Design: electronic published and unpublished literature/trial registries were systematically reviewed. Studies evaluating medications with anti-cholinergic activity on cognitive function, delirium, physical function or mortality were eligible.
Results: forty-six studies including 60,944 participants were included. Seventy-seven percent of included studies evaluating cognitive function (n = 33) reported a significant decline in cognitive ability with increasing anti-cholinergic load (P < 0.05).

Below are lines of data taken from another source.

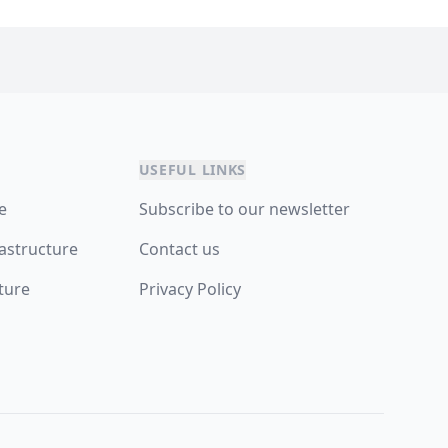
USEFUL LINKS
re
Subscribe to our newsletter
astructure
Contact us
ture
Privacy Policy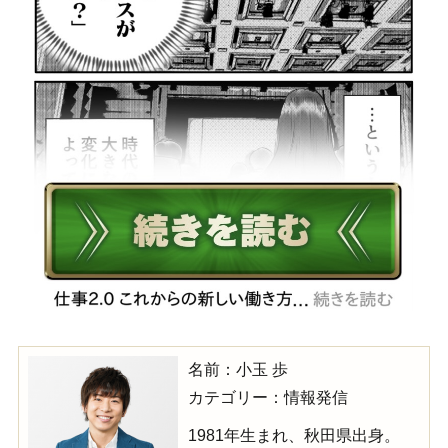
名前：小玉 歩
カテゴリー：情報発信
1981年生まれ、秋田県出身。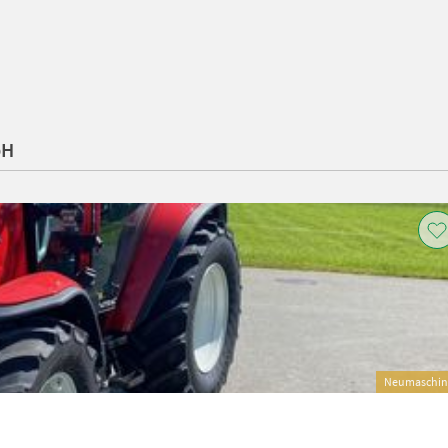
bH
Neumaschin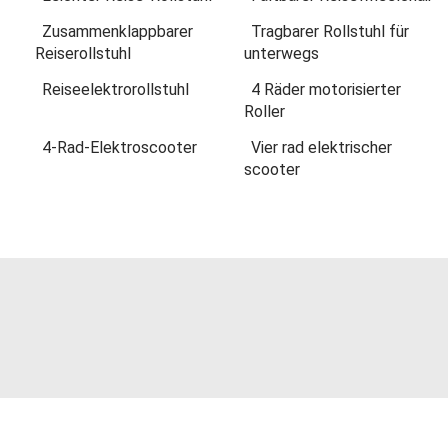
Zusammenklappbarer
Tragbarer Rollstuhl für
Reiserollstuhl
unterwegs
Reiseelektrorollstuhl
4 Räder motorisierter
Roller
4-Rad-Elektroscooter
Vier rad elektrischer
scooter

Four of five included studies reported no association with delirium and increasing anti-cholinergic drug load (P > 0.05). Five of the eight included studies reported a decline in physical function in users of anti-cholinergics (P < 0.05). Three of nine studies evaluating mortality reported that the use of drugs with anti-cholinergic properties was associated with a trend towards increased mortality, but this was not statistically significant. The methodological quality of the evidence-base ranged from poor to very good.
Conclusion: medicines with anti-cholinergic properties have a significant adverse effect on cognitive and physical function, but limited evidence exists for delirium or mortality outcomes.
Keywords: adverse effect; anti-cholinergic; anti-muscarinic; cholinergic antagonist; cognition; function; mortality; older people; systematic review.